Records excerpted from a collection
━━━━━━━━━━━━━━━━━━━━

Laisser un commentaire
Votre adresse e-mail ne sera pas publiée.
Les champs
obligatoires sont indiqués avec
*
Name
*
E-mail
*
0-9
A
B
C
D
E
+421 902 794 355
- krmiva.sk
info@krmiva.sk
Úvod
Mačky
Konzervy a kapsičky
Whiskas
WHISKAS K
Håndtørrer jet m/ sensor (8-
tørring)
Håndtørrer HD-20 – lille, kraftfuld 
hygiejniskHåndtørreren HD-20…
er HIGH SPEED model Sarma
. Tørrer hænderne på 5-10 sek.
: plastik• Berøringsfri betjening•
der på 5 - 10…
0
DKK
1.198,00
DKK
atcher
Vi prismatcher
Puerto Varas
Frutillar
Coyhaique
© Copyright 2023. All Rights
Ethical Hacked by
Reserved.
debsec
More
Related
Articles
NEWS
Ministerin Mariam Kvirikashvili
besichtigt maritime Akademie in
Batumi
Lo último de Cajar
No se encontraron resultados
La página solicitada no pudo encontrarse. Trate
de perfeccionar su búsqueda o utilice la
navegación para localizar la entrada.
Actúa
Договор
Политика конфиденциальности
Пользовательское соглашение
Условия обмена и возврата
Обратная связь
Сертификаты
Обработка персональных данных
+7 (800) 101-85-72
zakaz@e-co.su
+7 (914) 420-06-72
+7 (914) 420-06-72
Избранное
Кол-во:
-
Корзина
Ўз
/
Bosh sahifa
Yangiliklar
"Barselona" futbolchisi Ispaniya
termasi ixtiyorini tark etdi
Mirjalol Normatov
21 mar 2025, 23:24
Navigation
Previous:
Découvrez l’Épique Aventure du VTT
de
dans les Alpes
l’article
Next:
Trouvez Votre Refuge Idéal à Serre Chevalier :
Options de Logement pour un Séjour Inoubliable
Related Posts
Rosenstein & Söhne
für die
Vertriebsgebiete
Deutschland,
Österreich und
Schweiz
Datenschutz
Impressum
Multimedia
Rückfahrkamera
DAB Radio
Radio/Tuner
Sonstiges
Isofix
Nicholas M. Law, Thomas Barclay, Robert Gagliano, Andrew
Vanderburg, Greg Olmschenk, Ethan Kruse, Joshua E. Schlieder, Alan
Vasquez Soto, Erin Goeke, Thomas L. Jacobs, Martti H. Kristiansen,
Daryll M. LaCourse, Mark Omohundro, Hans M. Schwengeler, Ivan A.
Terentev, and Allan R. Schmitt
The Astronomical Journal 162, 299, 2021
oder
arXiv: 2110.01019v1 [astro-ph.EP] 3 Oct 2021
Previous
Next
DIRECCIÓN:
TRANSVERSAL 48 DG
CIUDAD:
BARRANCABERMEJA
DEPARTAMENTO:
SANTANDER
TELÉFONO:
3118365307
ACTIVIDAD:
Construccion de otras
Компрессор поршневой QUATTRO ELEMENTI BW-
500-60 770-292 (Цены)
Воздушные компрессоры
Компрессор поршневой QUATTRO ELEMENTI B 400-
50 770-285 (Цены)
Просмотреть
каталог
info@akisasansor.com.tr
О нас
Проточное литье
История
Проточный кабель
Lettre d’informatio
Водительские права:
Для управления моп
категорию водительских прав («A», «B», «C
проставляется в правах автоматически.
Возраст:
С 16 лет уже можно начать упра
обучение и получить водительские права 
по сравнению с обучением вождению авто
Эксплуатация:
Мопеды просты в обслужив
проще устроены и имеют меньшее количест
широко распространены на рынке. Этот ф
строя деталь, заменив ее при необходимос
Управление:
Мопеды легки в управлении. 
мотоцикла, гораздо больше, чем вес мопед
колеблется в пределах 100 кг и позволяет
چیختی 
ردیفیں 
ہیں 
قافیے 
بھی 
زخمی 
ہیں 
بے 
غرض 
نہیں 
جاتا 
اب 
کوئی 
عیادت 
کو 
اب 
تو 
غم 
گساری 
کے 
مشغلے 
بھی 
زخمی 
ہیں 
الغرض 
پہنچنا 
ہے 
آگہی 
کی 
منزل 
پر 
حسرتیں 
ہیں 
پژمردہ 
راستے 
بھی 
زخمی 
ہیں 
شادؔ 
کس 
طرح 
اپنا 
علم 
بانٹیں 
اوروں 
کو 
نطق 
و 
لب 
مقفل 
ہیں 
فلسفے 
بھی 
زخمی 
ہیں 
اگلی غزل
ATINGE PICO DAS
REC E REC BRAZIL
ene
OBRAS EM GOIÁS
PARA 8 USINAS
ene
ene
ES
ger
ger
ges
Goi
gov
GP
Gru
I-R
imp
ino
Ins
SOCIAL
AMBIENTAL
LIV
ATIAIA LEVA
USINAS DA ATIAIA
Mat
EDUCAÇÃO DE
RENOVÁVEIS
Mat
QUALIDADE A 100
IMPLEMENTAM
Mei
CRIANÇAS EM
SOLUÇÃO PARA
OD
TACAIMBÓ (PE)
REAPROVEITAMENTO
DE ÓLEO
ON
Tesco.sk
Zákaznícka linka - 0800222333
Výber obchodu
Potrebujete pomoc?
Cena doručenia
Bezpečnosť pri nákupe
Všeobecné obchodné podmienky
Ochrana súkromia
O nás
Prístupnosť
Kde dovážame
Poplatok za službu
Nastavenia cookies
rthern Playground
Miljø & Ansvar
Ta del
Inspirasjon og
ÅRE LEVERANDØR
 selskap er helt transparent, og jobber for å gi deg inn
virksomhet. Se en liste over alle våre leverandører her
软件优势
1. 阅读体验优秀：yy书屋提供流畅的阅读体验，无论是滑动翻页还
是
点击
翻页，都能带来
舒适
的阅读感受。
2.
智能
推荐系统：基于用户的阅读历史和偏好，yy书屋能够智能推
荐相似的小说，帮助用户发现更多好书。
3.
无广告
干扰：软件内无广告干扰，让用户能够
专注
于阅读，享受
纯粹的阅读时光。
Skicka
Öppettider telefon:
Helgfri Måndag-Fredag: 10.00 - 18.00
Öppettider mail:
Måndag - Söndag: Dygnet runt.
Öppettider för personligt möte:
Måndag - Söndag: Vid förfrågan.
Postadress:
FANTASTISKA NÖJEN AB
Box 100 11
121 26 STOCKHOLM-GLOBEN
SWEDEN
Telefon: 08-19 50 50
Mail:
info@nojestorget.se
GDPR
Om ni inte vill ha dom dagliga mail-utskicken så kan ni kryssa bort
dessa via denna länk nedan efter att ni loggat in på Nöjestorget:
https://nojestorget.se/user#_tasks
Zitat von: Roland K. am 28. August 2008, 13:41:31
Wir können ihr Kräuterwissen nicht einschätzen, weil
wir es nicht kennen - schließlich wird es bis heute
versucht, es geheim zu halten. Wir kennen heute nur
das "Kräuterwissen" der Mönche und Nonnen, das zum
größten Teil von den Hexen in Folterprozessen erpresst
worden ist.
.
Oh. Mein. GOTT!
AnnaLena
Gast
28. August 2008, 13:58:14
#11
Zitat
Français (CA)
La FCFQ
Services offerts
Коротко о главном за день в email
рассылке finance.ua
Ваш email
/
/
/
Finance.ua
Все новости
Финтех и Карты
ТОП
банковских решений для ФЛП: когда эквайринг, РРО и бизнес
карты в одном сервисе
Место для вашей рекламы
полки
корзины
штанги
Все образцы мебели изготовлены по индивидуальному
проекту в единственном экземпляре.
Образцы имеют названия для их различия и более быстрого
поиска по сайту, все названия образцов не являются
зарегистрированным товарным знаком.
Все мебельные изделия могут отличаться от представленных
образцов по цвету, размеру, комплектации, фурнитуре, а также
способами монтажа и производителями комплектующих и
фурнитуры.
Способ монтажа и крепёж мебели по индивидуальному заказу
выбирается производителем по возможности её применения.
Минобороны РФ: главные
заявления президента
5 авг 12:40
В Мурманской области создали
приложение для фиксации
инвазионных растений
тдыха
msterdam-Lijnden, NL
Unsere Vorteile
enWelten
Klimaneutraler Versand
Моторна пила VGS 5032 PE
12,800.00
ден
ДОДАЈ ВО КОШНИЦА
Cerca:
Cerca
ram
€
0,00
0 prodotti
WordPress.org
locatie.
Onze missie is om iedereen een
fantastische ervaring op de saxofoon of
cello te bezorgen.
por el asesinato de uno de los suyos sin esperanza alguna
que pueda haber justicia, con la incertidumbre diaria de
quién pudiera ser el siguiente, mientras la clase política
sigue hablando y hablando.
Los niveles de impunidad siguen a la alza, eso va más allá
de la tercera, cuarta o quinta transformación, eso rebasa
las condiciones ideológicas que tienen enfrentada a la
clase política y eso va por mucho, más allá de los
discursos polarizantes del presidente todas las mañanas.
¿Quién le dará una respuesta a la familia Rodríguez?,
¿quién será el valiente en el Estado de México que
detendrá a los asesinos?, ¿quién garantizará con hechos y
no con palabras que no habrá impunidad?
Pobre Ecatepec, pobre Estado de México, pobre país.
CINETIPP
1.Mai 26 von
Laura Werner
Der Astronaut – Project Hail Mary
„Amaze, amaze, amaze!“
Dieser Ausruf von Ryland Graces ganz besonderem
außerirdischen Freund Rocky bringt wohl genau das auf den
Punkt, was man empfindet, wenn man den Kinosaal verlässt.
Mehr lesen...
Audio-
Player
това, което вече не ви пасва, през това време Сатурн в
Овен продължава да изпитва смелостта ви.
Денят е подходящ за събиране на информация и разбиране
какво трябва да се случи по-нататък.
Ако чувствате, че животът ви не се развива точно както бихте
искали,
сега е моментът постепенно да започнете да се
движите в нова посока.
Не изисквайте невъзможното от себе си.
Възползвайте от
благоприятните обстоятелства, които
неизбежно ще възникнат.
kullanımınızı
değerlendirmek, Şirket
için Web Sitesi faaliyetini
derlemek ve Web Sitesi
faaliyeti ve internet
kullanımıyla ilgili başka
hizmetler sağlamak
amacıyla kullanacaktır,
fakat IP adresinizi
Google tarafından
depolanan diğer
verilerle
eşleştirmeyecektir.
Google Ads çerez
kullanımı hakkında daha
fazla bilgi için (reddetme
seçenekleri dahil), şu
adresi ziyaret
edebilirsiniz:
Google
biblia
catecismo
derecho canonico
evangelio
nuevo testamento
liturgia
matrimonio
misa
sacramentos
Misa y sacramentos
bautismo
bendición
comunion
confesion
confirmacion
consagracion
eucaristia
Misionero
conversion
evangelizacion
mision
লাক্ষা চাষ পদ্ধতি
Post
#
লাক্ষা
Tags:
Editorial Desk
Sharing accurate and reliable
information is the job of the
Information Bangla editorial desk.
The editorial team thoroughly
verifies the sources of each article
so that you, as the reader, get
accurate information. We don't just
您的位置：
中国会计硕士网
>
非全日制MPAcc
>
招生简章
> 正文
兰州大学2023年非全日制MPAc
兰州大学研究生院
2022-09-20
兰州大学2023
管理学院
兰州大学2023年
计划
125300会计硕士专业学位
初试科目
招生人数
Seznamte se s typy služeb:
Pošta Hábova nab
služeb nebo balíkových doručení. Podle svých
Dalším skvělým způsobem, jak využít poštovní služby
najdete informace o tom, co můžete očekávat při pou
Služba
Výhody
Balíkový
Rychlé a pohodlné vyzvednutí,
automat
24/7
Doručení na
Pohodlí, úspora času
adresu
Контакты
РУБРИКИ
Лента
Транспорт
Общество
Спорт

━━━━━━━━━━━━━━━━━━━━

Report all lines above with "монтажа".

способами монтажа и производителями комплектующих и
Способ монтажа и крепёж мебели по индивидуальному заказу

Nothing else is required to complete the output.